■ **TO DO**: Your task is to print all of the data below exactly, with no pictures included.

(Records from a dataset)
+-------+

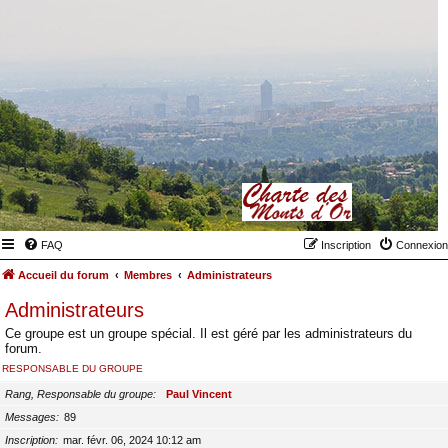
FAQ
Inscription
Connexion
Accueil du forum
Membres
Administrateurs
Administrateurs
Ce groupe est un groupe spécial. Il est géré par les administrateurs du
forum.
RESPONSABLE DU GROUPE
Rang, Responsable du groupe
Paul Vincent
Messages
89
Inscription
mar. févr. 06, 2024 10:12 am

+-------+

■ **ANSWER TO THIS PROBLEM**:
FAQ
Inscription
Connexion
Accueil du forum
Membres
Administrateurs
Administrateurs
Ce groupe est un groupe spécial. Il est géré par les administrateurs du
forum.
RESPONSABLE DU GROUPE
Rang, Responsable du groupe
Paul Vincent
Messages
89
Inscription
mar. févr. 06, 2024 10:12 am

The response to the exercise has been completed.